I am Tea Manko. I was born in Bosnia and Herzegovina, I am an organisational psychologist by training, and I have been running a licensed travel agency in Sarajevo (Licence No. 07-08-18-15304/25) since 2020. What follows is everything I know about safety in this country. The real picture. The genuine nuances. And the few things that actually require your attention.
Why does everyone ask this question?
The honest answer is that the question comes from the war. The 1992 to 1995 conflict - the siege of Sarajevo, the war across Bosnia - was one of the most televised disasters in modern European history. An entire generation in the United Kingdom, the United States, Germany, France and Australia watched it unfold on the evening news. That image of a city under siege became locked in the cultural memory of the Western world.
The war ended thirty years ago.
Bosnia has been peaceful for decades, but perception moves slower than reality, and so the question keeps coming. Understanding that gap is actually one of the most important things a visitor to Bosnia should know. You are not arriving in an active post-conflict zone. You are visiting a country that rebuilt itself while still carrying the memory, warmth, and complexity that shape it today.
Crime: what the numbers actually say
Bosnia and Herzegovina remains a comparatively low-crime destination by European standards. Public city crime indices still place Sarajevo below cities such as Paris, London, Brussels, Athens, Barcelona, and Rome for perceived crime, which helps explain why many visitors find it calmer on the ground than they expected.
In sixteen years of working in tourism, I have not had a case in which a visitor experienced any serious safety incident or major unpleasantness. That does not make Bosnia risk-free; it means the most likely issue for visitors is the same one you would watch for in any busy European destination: opportunistic petty theft in crowded places.

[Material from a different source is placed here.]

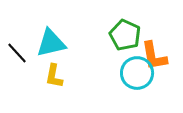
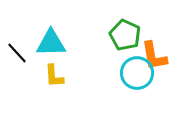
cyan triangle: rotated 12 degrees clockwise
yellow L-shape: rotated 15 degrees counterclockwise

So the sensible advice is simple. Keep your phone, wallet, and passport secure, wear your bag in front of you on trams, at transport hubs, markets, and in busy old-town areas, and stay aware of your belongings wherever there is heavy foot traffic. In practical terms, Bosnia usually requires no more caution than other European destinations, but normal city awareness still matters.
Solo travel, and solo women in particular
Sarajevo feels comfortable for many solo travelers, and solo women travellers are often the most surprised by how easy the city feels to move through.
Sarajevo has a visible Muslim character. There are mosques, there is a call to prayer five times a day, there are women in headscarves walking alongside women in miniskirts. It is a secular, pluralist city with a layered identity, and that identity is one of its great gifts to visitors. There is no dress code for tourists. There are no areas of the city that are uncomfortable or off-limits. Evening walks along the Miljacka river or through the old bazaar district at dusk are safe, beautiful, and I would recommend them to anyone.
What visitors are never told
Most travel safety articles about Bosnia focus on what might go wrong. I want to end with what actually happens when people come here - what I have watched in five years of guiding visitors through Sarajevo.
People arrive cautious and leave transformed.
They arrive carrying thirty-year-old news images and leave having had a conversation with a local about what it means to survive a siege and choose to rebuild rather than leave. They arrive worried about landmines and leave having walked through the old bazaar at dusk, smelling coffee and grilled meat, watching children play in the fountain at Sebilj, wondering why they had not come sooner.
The thing visitors are never told is this: Bosnia is not a difficult country to visit. It is an emotionally demanding one, in the best possible sense. The history is real, the people carry it openly, and the experience of being here is one that tends to stay with you in ways that a beach holiday or a city break simply does not.
That is what we design our tours around. Not safety management. Depth.